Before he became world renowned as the leading figure in Japanese art cinema and stunned audiences with such influential cinematic masterpieces as Ikiru (1952), Seven Samurai (1954), The Throne of Blood (1957), The Hidden Fortress (1958), Yojimbo (1961), Sanjuro (1962), Kagemusha: The Shadow Warrior (1980), and Ran (1985), Akira Kurosawa first burst to international attention with the highly unique and unconventional art film Rashomon (1950).

The film is based on a short story by Ryunosuke Akutagawa which is set in 11th century Kyoto, the ancient capital of Japan, at a time marked by devastating earthquakes, fires, famine and plagues. During a pelting downpour, three figures shelter under the ruined remains of the largest entrance gate to the city.

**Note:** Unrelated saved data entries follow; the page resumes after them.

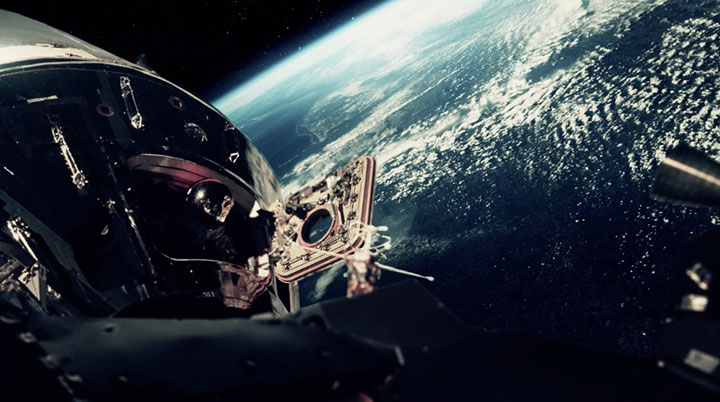 Image resolution: width=720 pixels, height=402 pixels. I want to click on door cable, so [199, 261]. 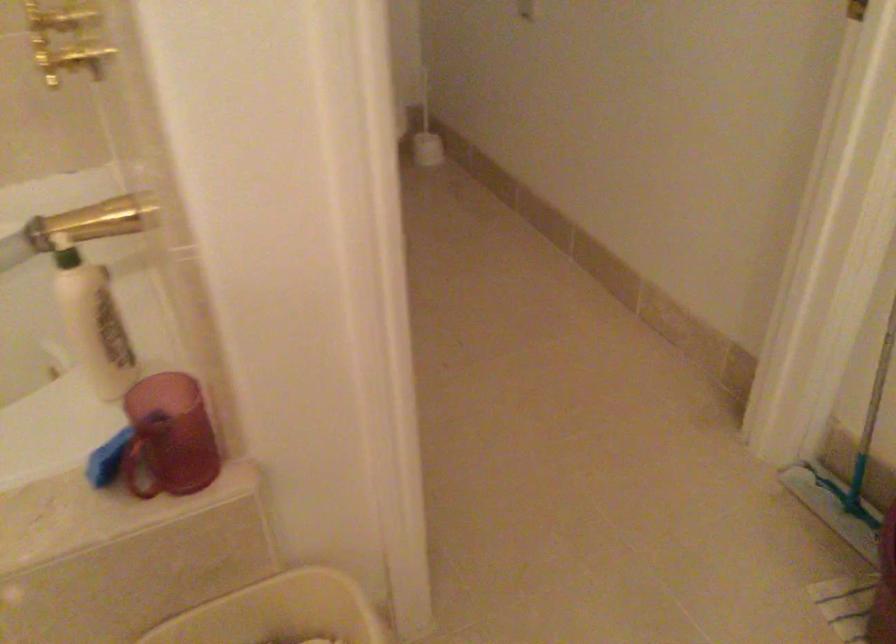 At what (x,y) coordinates should I click in order to perform the action: click on faucet diverter pin. Please return your answer as a coordinate pair (x, y). This screenshot has height=644, width=896. Looking at the image, I should click on (69, 61). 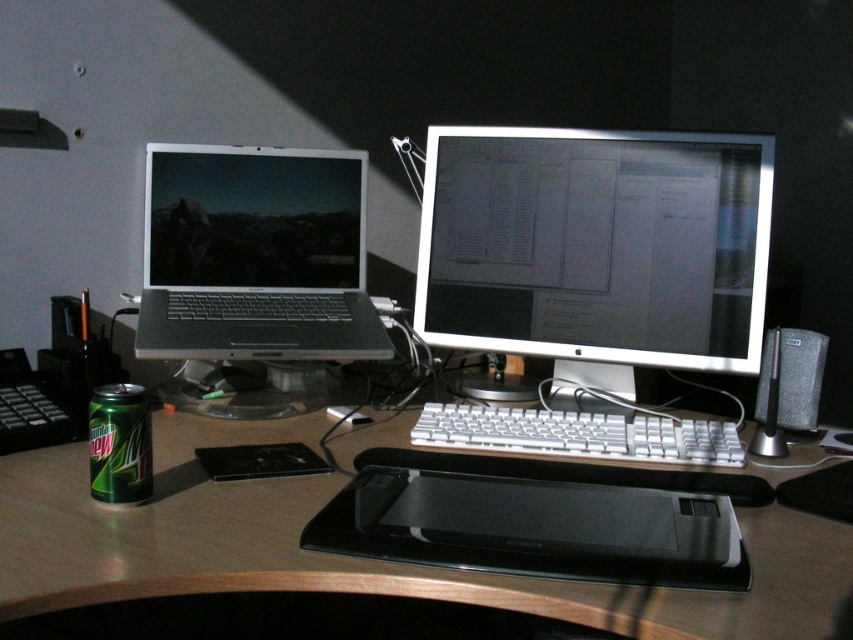 Question: Is black plastic drawing tablet at center thinner than white plastic keyboard at center?

Choices:
 (A) yes
 (B) no

Answer: (B)

Question: Can you confirm if satin silver laptop at left is positioned to the left of green matte can at lower left?

Choices:
 (A) no
 (B) yes

Answer: (A)

Question: Which of these objects is positioned closest to the white plastic keyboard at center?

Choices:
 (A) brown wood table at center
 (B) black matte speaker at right
 (C) satin silver monitor at center

Answer: (B)

Question: Which is nearer to the satin silver monitor at center?

Choices:
 (A) satin silver laptop at left
 (B) black plastic drawing tablet at center
 (C) green matte can at lower left

Answer: (A)

Question: Which point appears farthest from the camera in this image?

Choices:
 (A) (389, 481)
 (B) (567, 269)
 (C) (213, 170)

Answer: (C)

Question: Can you confirm if satin silver laptop at left is smaller than green matte can at lower left?

Choices:
 (A) no
 (B) yes

Answer: (A) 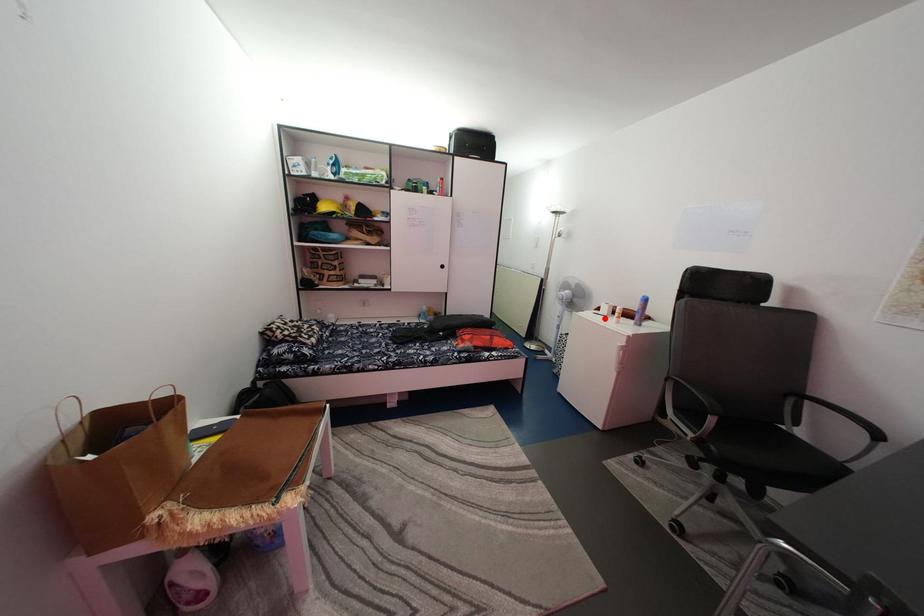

While huddled together under the protection of the crumbling two-story Rashomon gate, a priest and a woodcutter describe the disturbing details of a recent crime to a concerned commoner. An aristocratic woman and her samurai husband traveling by horse had been attacked by a thief/bandit (Toshiro Mifune). The woman was raped in the forest and her husband murdered. While recalling the testimony of the people involved in the crime at the local tribunal courthouse, the film shows the events in flashback from the perspective of the three participants; the bandit, the woman, and the murdered husband (through a medium), and one witness, the woodcutter.

But in each retelling of the same events, the story changes significantly according to the person telling it. Eventually we realize that the truth is unknowable because people are self-serving and motivated by fear, greed and vanity. They all have reason to tell their own version of the events so everyone’s story is suspect.

It was important for Kurosawa to give audiences a moral perspective on life in Japan after the horrors of the second world war choosing stories like Rashomon and Stray Dog (1949). Japan at this time was lawless, undergoing extremely difficult times. The country was devastated by the war and in a state of complete destruction. People had no food or means of survival and returning soldiers were looked down upon by the starving civilians. Stealing and crime rates were extremely high and Kurosawa wanted to remind people that to rebuild society for our children Japan must hold itself to a new moral standard that would not be easy in these dark times but would eventually improve life for everyone.

When Kurosawa’s regular film studio Toho was reluctant to produce his new project, he turned to another film studio Daiei Tokyo Studios, where he was able to work with renowned cinematographer Kazuo Miyagawa for the first time on Rashomon. His use of lighting and sophisticated visual style was so hypnotic and powerful that it captivated audiences with its sense of stunning realism reminiscent of the silent cinema aesthetic mixed with mythic storytelling.

Kurosawa loved instilling his films with a palpable sense of the atmosphere and the environment in which his scenes took place, and you can see how he uses powerful images of weather, wind and heat to get across the feeling of being in those places. The collaboration of Kurosawa and Miyagawa on Rashomon produced a beautiful artful aesthetic that gave the film a whole new magical quality not seen in Kurosawa’s previous films and audiences in Japan and abroad were enthralled by it.

This was only the fourth time that Kurosawa choose to work with a young talented actor who he loved for the energy he brought to a scene. The amazingly versatile and riveting Toshiro Mifune as the bandit would go on to star in many of Akira Kurosawa’s greatest films eventually becoming one of the all-time most prolific and successful director/actor partnerships in cinema history.

Rashomon went on to be a commercial hit for the studio in Japan and overseas winning many international awards including the Golden Lion at the Venice Film Festival and the Academy Award for Best Foreign film. The success of Rashomon redefined Japanese film for western audiences and opened up opportunities for other Japanese directors of the time like Yasujiro Ozu, Kenji Mizoguchi and Hiroshi Teshigahara.